Congenital afibrinogenemia is a rare, genetically inherited blood fibrinogen disorder in which the blood does not clot normally due to the lack of fibrinogen, a blood protein necessary for coagulation.[1] This disorder is autosomal recessive, meaning that two unaffected parents can have a child with the disorder.[2] The lack of fibrinogen expresses itself with excessive and, at times, uncontrollable bleeding.[3]

Signs and symptoms

As this is a disorder that is present in an individual from birth, there are no warning signs to look for. The first symptom usually seen is hemorrhage from the umbilical cord that is difficult to stop.[2]

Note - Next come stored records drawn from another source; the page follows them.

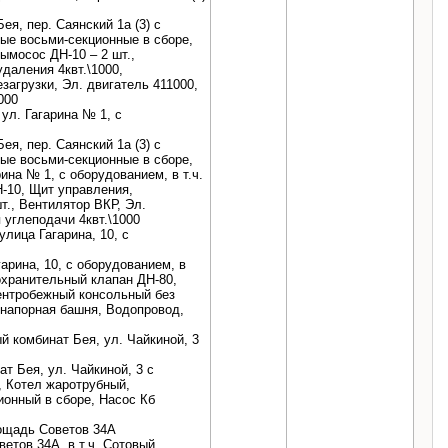
я, пер. Саянский 1а (3) с
ные восьми-секционные в сборе,
Дымосос ДН-10 – 2 шт.,
даления 4квт.\1000,
загрузки, Эл. двигатель 411000,
000
ул. Гагарина № 1, с
я, пер. Саянский 1а (3) с
ные восьми-секционные в сборе,
на № 1, с оборудованием, в т.ч.
-10, Щит управления,
шт., Вентилятор ВКР, Эл.
 углеподачи 4квт.\1000
лица Гагарина, 10, с
арина, 10, с оборудованием, в
охранительный клапан ДН-80,
ентробежный консольный без
онапорная башня, Водопровод,
 комбинат Бея, ул. Чайкиной, 3
т Бея, ул. Чайкиной, 3 с
, Котел жаротрубный,
ионный в сборе, Насос Кб
лощадь Советов 34А
етов 34А, в т.ч. Сотовый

Other symptoms include:[4]

Spontaneous bleeding of the mouth, nose, and gastrointestinal tract are common. Since blood clots can not be formed, minor injuries tend to lead to excessive bleeding or bruising. The biggest concern for individuals with afibrinogenemia is CNS hemorrhage, bleeding in the brain, which can be fatal. Many of these symptoms are chronic, and will continue to occur for the entirety of the affected individual's life.[citation needed]


A missense or nonsense mutation to the genes that code for the fibrinogen protein are affected. Usually the mutation leads to an early stop in the production of the protein.[3] Due to the problem being genetically based, there is no way to prevent the disease. Individuals can get genetic testing done to see if they are a carrier of the trait, and if so may choose to complete genetic counseling to better understand the disorder and help manage family planning. Parents can choose to do prenatal genetic testing for the disorder to determine if their child will have the disease.[6] The only risk factor is if both parents of a child carry the recessive allele linked to the disorder.[citation needed]


Individuals with the disorder have a mutation to their fibrinogen gene that prevents the formation of the protein.[3] In normal conditions, fibrinogen is converted to fibrin when it is cleaved by the enzyme thrombin in the blood. The newly formed fibrin forms a fiber-rich network that helps trap red blood cells to start the coagulation process and form a clot.[7] Since there is no fibrinogen present during afibrinogenemia, fibrin can not be formed to aid in this process.[citation needed]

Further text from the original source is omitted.